§ **Your assignment**
Look through the records below for the word "Words". Report how many lines have it, and only that number.

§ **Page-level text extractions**
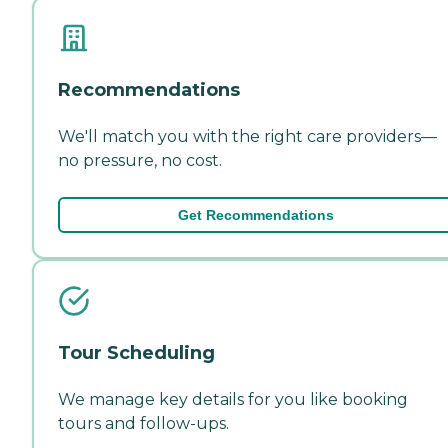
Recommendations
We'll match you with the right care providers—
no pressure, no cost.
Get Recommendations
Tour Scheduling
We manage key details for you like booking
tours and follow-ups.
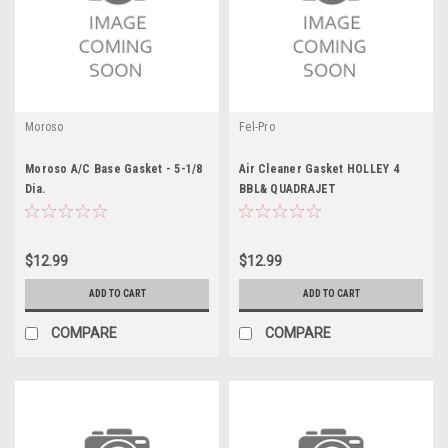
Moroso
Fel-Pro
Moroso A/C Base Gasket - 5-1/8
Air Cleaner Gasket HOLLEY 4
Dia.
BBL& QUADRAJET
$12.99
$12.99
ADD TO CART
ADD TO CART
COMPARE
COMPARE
==
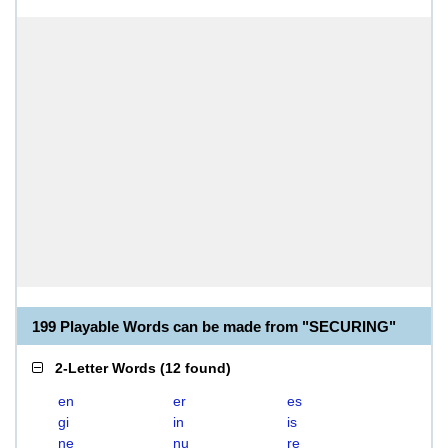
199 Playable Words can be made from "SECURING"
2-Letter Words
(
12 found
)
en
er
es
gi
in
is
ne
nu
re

§ **Answer to the exercise**
2